PostgreSQL for AI: Storing and Searching Embeddings with pgvector
Summary
Vector databases are essential for modern AI applications like semantic search, recommendation systems, and natural language processing. They allow us to store and query high-dimensional vectors efficiently. With the pgvector extension PostgreSQL becomes a powerful vector database, enabling you to combine traditional relational data with vector-based operations.

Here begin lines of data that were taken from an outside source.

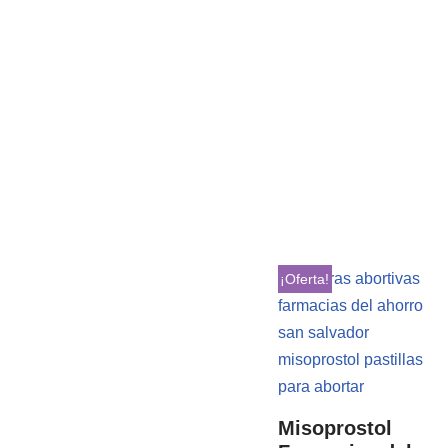
¡Oferta!
Misoprostol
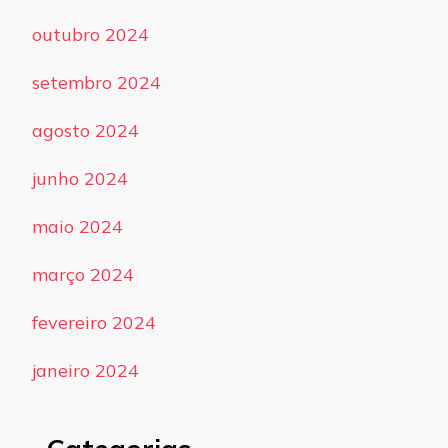
outubro 2024
setembro 2024
agosto 2024
junho 2024
maio 2024
março 2024
fevereiro 2024
janeiro 2024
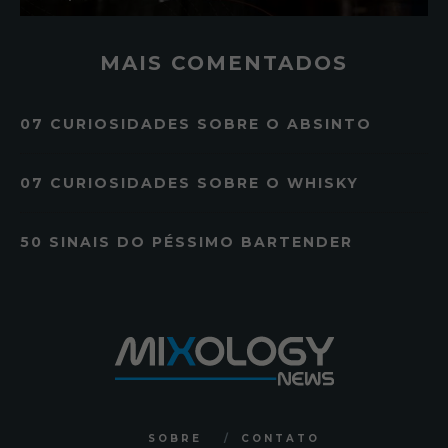
MAIS COMENTADOS
07 CURIOSIDADES SOBRE O ABSINTO
07 CURIOSIDADES SOBRE O WHISKY
50 SINAIS DO PÉSSIMO BARTENDER
SOBRE
CONTATO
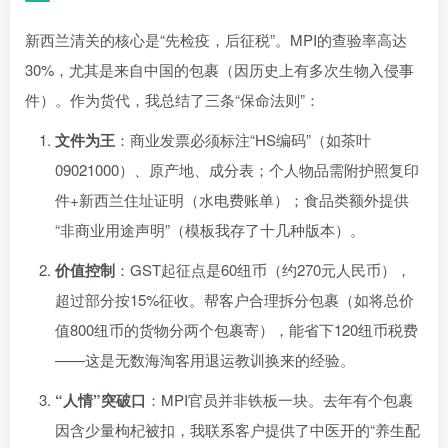
新西兰清关的核心是“先检疫，后征税”。MPI的查验率高达
30%，尤其是来自中国的包裹（因历史上有多次生物入侵事
件）。作为货代，我总结了三条“保命法则”：
文件为王
：商业发票必须标注“HS编码”（如茶叶
09021000）、原产地、成分表；个人物品需附护照复印
件+新西兰住址证明（水电费账单）；食品类额外提供
“非商业用途声明”（模板我存了十几种版本）。
价值控制
：GST起征点是60纽币（约270元人民币），
超过部分按15%征收。帮客户合理拆分包裹（如将总价
值800纽币的货物分两个包裹寄），能省下120纽币税费
——这是无数海淘客用退运教训换来的经验。
“人情”突破口
：MPI官员并非铁板一块。去年有个包裹
因含少量枸杞被扣，我联系客户提供了中医开的“养生配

In this post, we will walk through the full process:
Installing PostgreSQL and pgvector Setting up a vector-enabled database Generating embeddings using Ollama Running similarity queries with Python By the end, you’ll be able to store, query, and compare high-dimensional vectors in PostgreSQL, opening up new possibilities for AI-powered applications.
Installing PostgreSQL
- Download the Installer:
Head to the official PostgreSQL website: postgresql.org/downloads/ Choose your operating system (Windows, macOS, Linux). Download the appropriate installer.
- Run the Installer:
Launch the downloaded installer. Follow the on-screen instructions. Key points during installation:
- Installation Directory: Choose where you want to install Postgres. If you’re going to use a lot of data you want to install postgres on your largest drive. Components: It is recommended to install the PostgreSQL Server, pgAdmin 4, Stack Builder, and Command Line Tools.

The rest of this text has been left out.